Who is the last Mughal Empire?

The last Mughal emperor, Bahadur Shah II, also known as Zafar, died in a British prison in Burma in 1862. As the last of the dynastic line that extended back to the sixteenth century, he had in his earlier years presided over a culturally sophisticated court, but as the British East India Company extended its control over more of India, his rule was clearly coming to an end. Then the mutiny of the sepoys against their British officers led to the siege of Delhi, the establishment of direct British colonial rule, and the end of any pretensions of Zafar as emperor. Dalrymple has mined the Persian and Urdu archives to capture the culture of Zafar’s court life — a culture of artists and intellectuals, of Muslims and non-Muslims alike. Dalrymple has little to say about what triggered the mutiny, but he does add greatly to the standard picture of the horrors of the fighting that destroyed a great deal of the city of Delhi.
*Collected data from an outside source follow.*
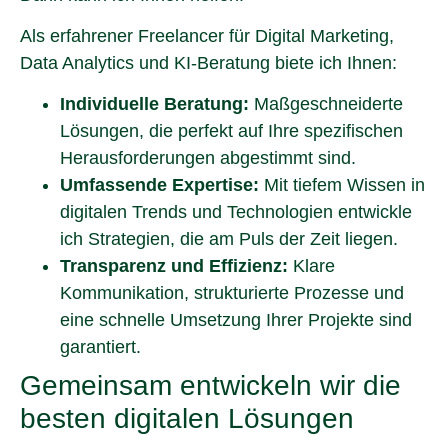
Als erfahrener Freelancer für Digital Marketing,
Data Analytics und KI-Beratung biete ich Ihnen:
Individuelle Beratung:
Maßgeschneiderte
Lösungen, die perfekt auf Ihre spezifischen
Herausforderungen abgestimmt sind.
Umfassende Expertise:
Mit tiefem Wissen in
digitalen Trends und Technologien entwickle
ich Strategien, die am Puls der Zeit liegen.
Transparenz und Effizienz:
Klare
Kommunikation, strukturierte Prozesse und
eine schnelle Umsetzung Ihrer Projekte sind
garantiert.
Gemeinsam entwickeln wir die
besten digitalen Lösungen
Zafar’s father, Akbar II, had been imprisoned by the British and he was not his father’s preferred choice as his successor. One of Akbar Shah’s queens, Mumtaz Begum, pressured him to declare her son, Mirza Jahangir, as his successor. However, The East India Company exiled Jahangir after he attacked their resident, in the Red Fort, paving the way for Zafar to assume the throne.

Bahadur Shah Zafar was a noted Urdu poet, having written a number of Urdu ghazals. While some part of his opus was lost or destroyed during the Indian Rebellion of 1857, a large collection did survive, and was compiled into the Kulliyyat-i-Zafar. The court that he maintained was home to several prolific Urdu writers, including Mirza Ghalib, Dagh, Mumin, and Zauq.